EUROPE – An extensive research report into the investment case for direct lending from Société Générale Cross Asset Research paints a picture of a compelling opportunity for Europe's long-term investors, but its authors warn that the industry is under-prepared and has just 12-18 months to organise its resources and infrastructure for the coming supply.

The report – 'In the mood for loans: the keys to discovering five new asset classes' – interrogates the bank's extensive origination data in guaranteed loans to exporters, European commercial real estate loans, energy and transport-related project finance loans and SME loans.

The size of the opportunity is well known, with its origins in the ongoing disintermediation of banks from Europe's credit markets, in particular.

The report looks into this, but also makes a case for institutional investors based on four key pillars.

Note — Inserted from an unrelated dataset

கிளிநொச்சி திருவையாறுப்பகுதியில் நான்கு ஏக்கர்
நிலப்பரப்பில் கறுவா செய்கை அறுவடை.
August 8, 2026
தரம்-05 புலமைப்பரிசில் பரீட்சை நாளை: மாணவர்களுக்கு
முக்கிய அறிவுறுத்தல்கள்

First, as insurance and pensions regulation steers these investors into assets with low solvency-capital charges or low risk relative to accounting liabilities, floating-rate loans offer a good alternative to bonds as interest rates begin to rise from their record low levels.

Second, they also exhibit low correlation with fixed income bonds, offering the potential to reduce the overall volatility of investors' 'lower-risk' portfolios.

Third, loans offer significantly higher recovery rates for the same default risk as bonds, thanks to the extra protection contained in loan covenants.

And fourth, loans offer a considerable illiquidity risk premium compared with bonds.

Alain Bokobza, head of global asset allocation at Société Générale Cross Asset Research, said: "Our findings regarding the illiquidity premium was one of the real nuggets in the report."

Deploying a purely quantitative methodology, the researchers compared spreads, adjusted for default and recovery rates, using the price-at-issuance of more than 1,000 term loans in the US and Europe with more than 1,400 senior unsecured bonds financing comparable projects, to isolate the premium for illiquidity paid to loan investors.

Comparing transport project finance loans versus US municipal transport bonds, for example, the premium was worth more than 140 basis points.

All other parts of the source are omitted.